Harkin is not alone. Ray noted many commodities subsidy cuts may come from either raising loan rates or lowering counter-cyclical target prices.

Theoretically, some or all the remaining money could be funneled into creative conservation initiatives such as the CSP watershed program (in fact, the big criticism of CSP by farmers is its limited scope and funding).

Another idea is whole-farm insurance. Rather than pay varying support rates on individual crops, Sen. Richard Lugar (R-Ind.) proposed this concept years ago. It was not a popular idea, but Lugar Press Secretary Andy Fisher said through the years, it has gained momentum, since it is less restrictive than traditional subsidies. It may be another way around WTO prohibitions.

Sticky wicket

Other subsidy cuts would be possible by lowering the “cap” on individual annual payments, a move Ray said is a sticky political wicket. Many smaller farms probably wouldn’t mind if the capping were restricted to what are commonly called “corporate farms” – those with vast tracts of land and/or multimillion-dollar operations.

To cap everyone, though, is “hurting the small guys,” Townsend said.

On the other hand, Ray explained such a cap could be detrimental even to the big guys, and the overall farm economy, if, for example, corn prices dropped dramatically in the Midwest.

Too, not every farmer working thousands of acres is a mogul – Fisher noted it’s not uncommon for one full-time farmer or farm family to own only a few hundred acres, and also pay to lease hundreds or thousands more to work.

Rep.
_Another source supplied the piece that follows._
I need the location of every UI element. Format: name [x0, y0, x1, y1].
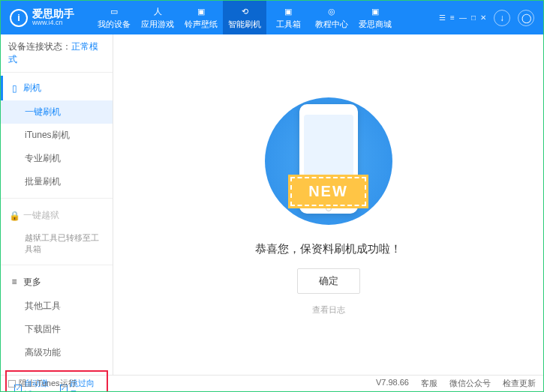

Lincoln Davis (D-Tenn.), a beef producer, said in many cases it is necessary for a full-time farmer to work thousands of acres in order to earn enough to justify time and expense.

As a former tobacco grower, he used that example to illustrate how smaller farms used to be able to depend on the type of crop (and accompanying subsidies) while growing less than they must plant now for a similar profit.

Farmer Ed Wiederstein of Iowa, however, thinks it might be to the U.S. producer’s advantage to eliminate subsidies.

First, without subsidy payments to those who lease out land for farming, he wonders if some non-farmer landowners might be willing to sell that real estate to individual growers and producers for lower prices, stimulating interest in smaller farms.

Second, “It seems we always talk about the European Union and how they heavily subsidize their farmers,” Wiederstein said, adding in his opinion, the EU is “building a box around themselves” with higher subsidies and trade restrictions.

America eliminating its farm bill might render the EU less competitive than the U.S. in the global market.

Davis explained in his experience, Wiederstein is definitely not alone in believing the American ag trade market should be more “pure” and without subsidies – but for now, he disagrees.

“As long as there are other countries interceding, that’s impossible,” he said.